Brésil : Un jeune homme guarani retrouvé décapité à côté d'une lettre menaçant la communauté autochtone des terres reconquises au Paraná

Publié le 16 Juillet 2025

Le peuple Avá Guarani est la cible de violences depuis juillet 2024 ; « nous allons tuer davantage d’entre vous », dit un extrait de la lettre.

14 juillet 2025 à 17h25

São Paulo (SP)

Gabriela Moncau

Des enfants Avá Guarani observent des non-autochtones devant la TI Guasu Guavirá au Paraná - Peuple Avá Guarani

Un autochtone Avá Guarani de 21 ans , fils du cacique du tekoha Yvyju Awary, a été assassiné et décapité samedi dernier (12), dans la ville de Guaíra, dans l'ouest du Paraná. Le corps d'Everton Lopes Rodrigues a été abandonné dans un champ de maïs à l'entrée du village.

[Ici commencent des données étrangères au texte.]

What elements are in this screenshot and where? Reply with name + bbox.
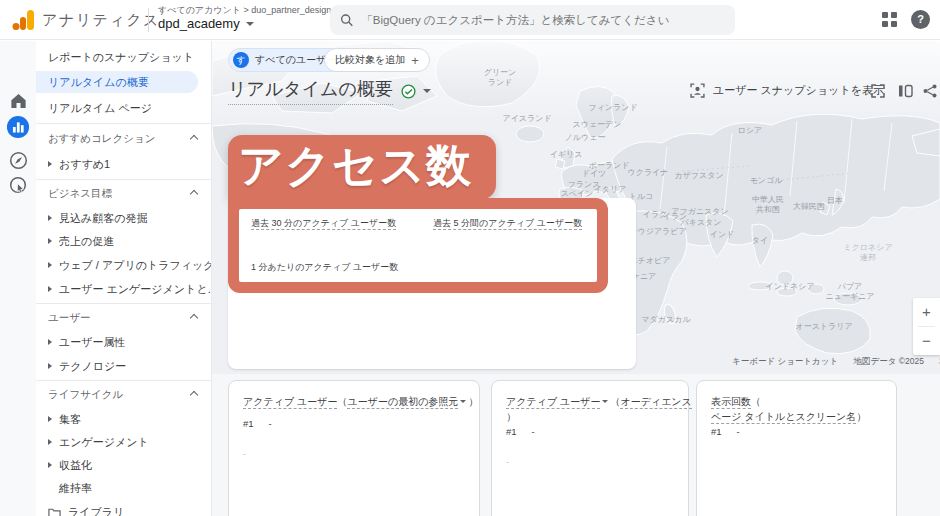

Près de sa tête, une lettre menaçant les communautés autochtones qui luttent pour reconquérir leurs territoires dans la région a été retrouvée. 

La lettre signée par « Bonde 06 do NCSO » reproduit des discours diffusés par l'agro-industrie et la presse de la région, qualifiant les autochtones de Paraguayens et liant les victimes au Premier Commando du Capital (PCC) .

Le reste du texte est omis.